Despite all these tragic losses, Karol had a happy and secure childhood. His father, a retired soldier and tailor who went by the nickname The Captain, taught him discipline and brought him up on God’s Word. Young Karol was also very athletic, and his days were marked with spirited football games. He often played with Jews living in their town—and he sometimes even joined the Jewish team as their goalkeeper. Through these interactions, he grew close to his Jewish countrymen, whom he said were very nationalistic about Poland.
A Budding Artist
In 1938, Karol and his father moved to Kraków, where he studied at the Jagiellonian University. Karol had always been an excellent student, and even graduated as the valedictorian of his secondary school. It was during his time at university that he explored his more artistic side, performing with various theatrical groups, working as a playwright, and learning a total of 12 languages. He experienced his first serious relationship with Ginka Beer, who has been described as a Jewish beauty, while they were in the same theater company.
Reign of Terror
Unfortunately, the university was shut down when the Nazis invaded Poland. To avoid deportation to Germany, Karol worked various jobs to elude detection as he clandestinely continued his studies. He was a messenger, a manual laborer at a quarry, and part of the staff in a chemical factory. When Karol was 20 years old, his father died. This was the period when he began to think about joining the priesthood.
During this time, all distinctive forms of Polish culture were suppressed and the church was persecuted.

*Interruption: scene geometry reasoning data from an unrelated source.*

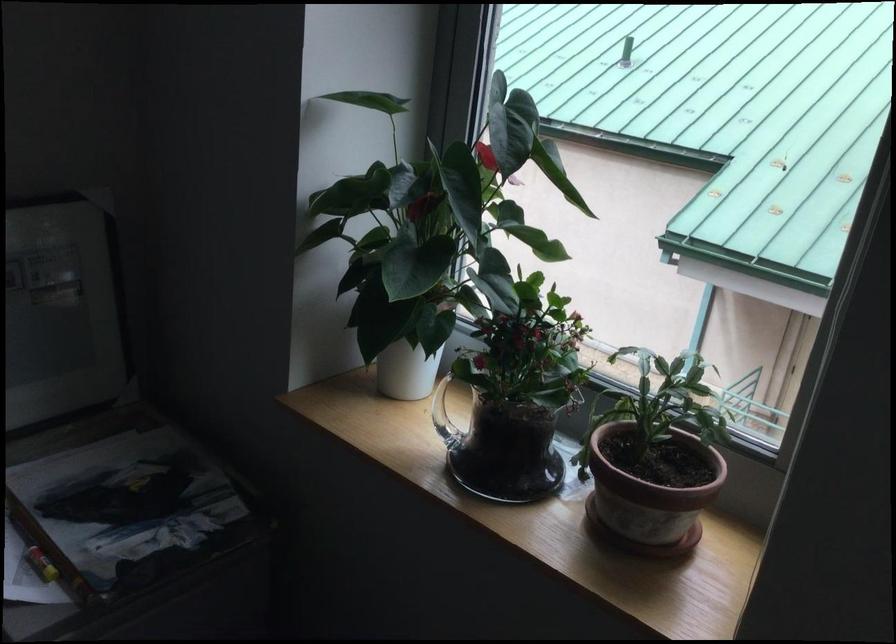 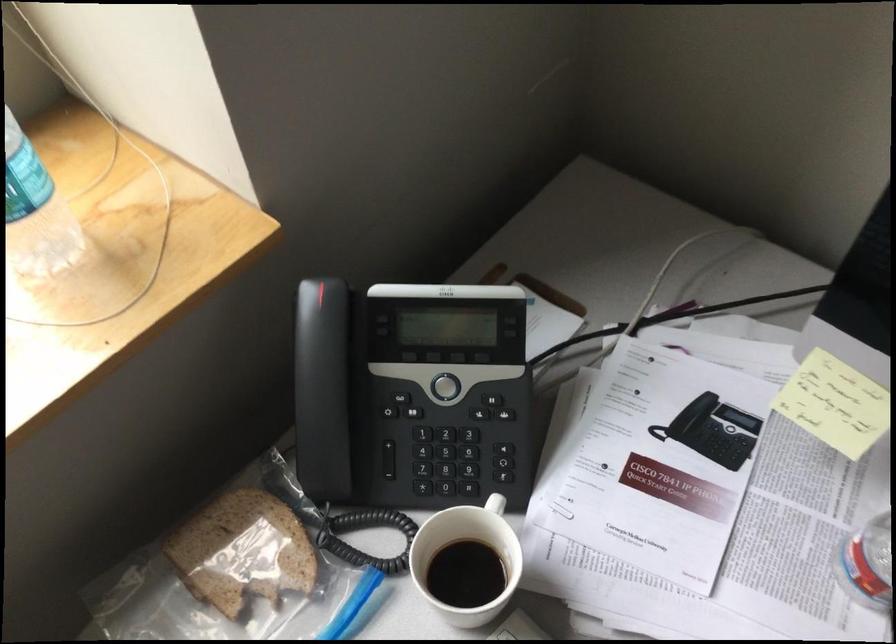 The first image is from the beginning of the video and the second image is from the end. How did the camera likely rotate when shooting the video?

The camera's rotation is toward right-down. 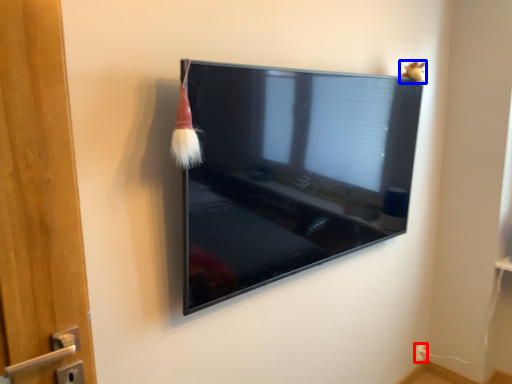 Question: Which object appears farthest to the camera in this image, electric outlet (highlighted by a red box) or animal (highlighted by a blue box)?

Choices:
 (A) electric outlet
 (B) animal

Answer: (A) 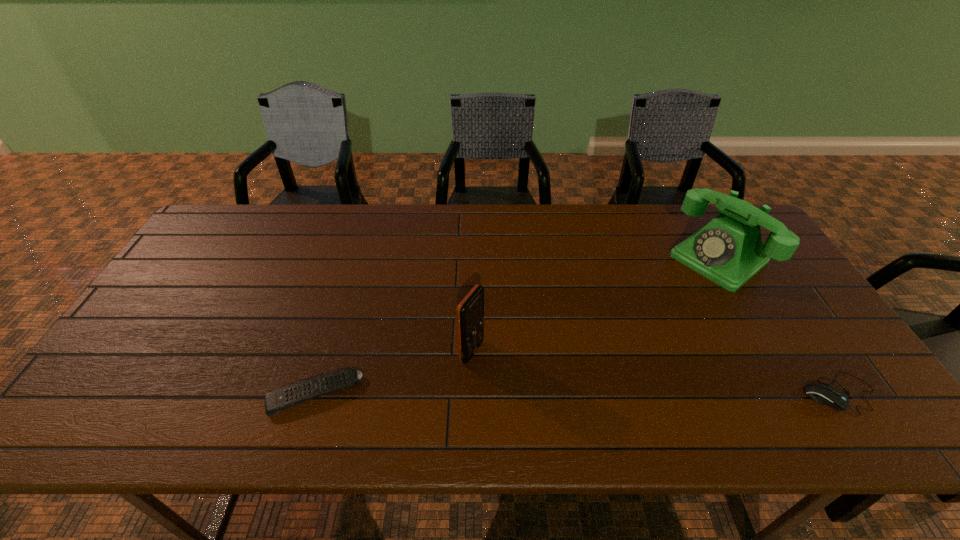 This screenshot has width=960, height=540. Identify the location of object located at the near right corner. (833, 397).

Locate an element on the screen. free location at the far edge of the desktop is located at coordinates (390, 233).

The height and width of the screenshot is (540, 960). Find the location of `free space at the near edge of the desktop`. free space at the near edge of the desktop is located at coordinates (750, 393).

In the image, there is a desktop. Identify the location of vacant space at the left edge. The width and height of the screenshot is (960, 540). (202, 288).

Find the location of `vacant area at the far left corner of the desktop`. vacant area at the far left corner of the desktop is located at coordinates (251, 233).

I want to click on blank area at the near left corner, so click(132, 395).

At what (x,y) coordinates should I click in order to perform the action: click on free space between the second farthest object and the leftmost object. Please return your answer as a coordinate pair (x, y). The height and width of the screenshot is (540, 960). Looking at the image, I should click on (393, 373).

What are the coordinates of `free space between the third tallest object and the second object from left to right` in the screenshot? It's located at (656, 373).

Image resolution: width=960 pixels, height=540 pixels. In order to click on free space between the third nearest object and the third tallest object in this screenshot , I will do `click(656, 373)`.

You are a GUI agent. You are given a task and a screenshot of the screen. Output one action in this format:
    pyautogui.click(x=<x>, y=<y>)
    Task: Click on the vacant area that lies between the second object from left to right and the computer mouse
    
    Given the screenshot: What is the action you would take?
    pyautogui.click(x=656, y=373) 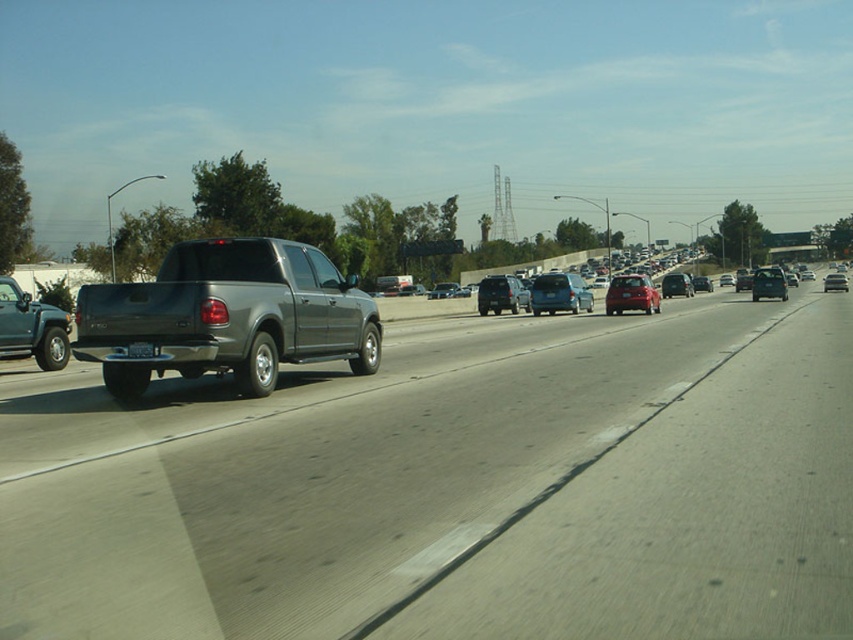 Question: Which of the following is the closest to the observer?

Choices:
 (A) shiny black sedan at right
 (B) metallic gray pickup truck at center
 (C) shiny red sedan at center

Answer: (B)

Question: Which object is the farthest from the metallic silver sedan at center?

Choices:
 (A) metallic gray pickup truck at center
 (B) matte blue sedan at center
 (C) metallic gray sedan at center
 (D) matte gray truck at center

Answer: (A)

Question: Is metallic gray sedan at center further to the viewer compared to black plastic license plate at rear?

Choices:
 (A) yes
 (B) no

Answer: (A)

Question: From the image, what is the correct spatial relationship of satin black suv at center in relation to metallic gray sedan at center?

But Karol displayed courage when he decided to join the underground seminary of the Archbishop of Kraków. He also formed a small company of activists who kept Polish literature and drama alive. On August 6, 1944, the Gestapo raided houses in Kraków and gathered young men because of a recent uprising. Karol sought refuge in the basement of his uncle’s house while the German troops searched above. Scores of innocent men and boys were rounded up that day. Thankfully, Karol was able to escape and make his way to the Archbishop’s Palace. He was ordained on November 1, 1946.
When the Nazis left Poland, the country quickly fell under Communist rule and Fr. Karol faced harassment, criticism, and was in danger of severe persecution while doing his priestly work. When he became a bishop, he was under constant surveillance. Despite this, the future pope soldiered on and continued to speak up about banned issues including God, freedom, and human rights.
Voice of Human Rights
If there is one standout quote that can be attributed to Pope John Paul II, it is “Be not afraid”—words he said during his speech as the newly elected pope in 1978. With his conviction and audacity, Pope John Paul II exhibited the virtues of courage and justice. Throughout the 20th century, he became a beacon of hope and a persistent voice for human rights and dignity on the world stage. He often spoke out against human rights violations and Communism. On his first visit to Poland as the newly elected Pope, he told his audience “do not be afraid” and “do not approve.” Two calls that historians believed greatly helped in the toppling of Soviet rule in Poland.
A Loving Pope
But what was even more impressive was that Pope John Paul II’s heroic courage stemmed from love. In 1983, he sat with his would-be assassin Mehmet Ali Agca in his jail cell and willingly forgave the man who fired several bullets at him just a year and a half earlier.
This love was made stronger by Pope John Paul II’s humility—he never lorded his power over anyone, and led the Catholic Church with the heart of a servant. One custom attributed to him is his habit of respectfully kissing the ground upon arriving in a country for a visit. Throughout his ministry, he sought to imitate Christ’s example of leadership through service.
Pope John Paul II died on April 2, 2005, and was mourned by billions of people. He was beatified by Pope Benedict XVI on May 1, 2011 then canonized by Pope Francis on April 27, 2014. His feast day falls on October 22.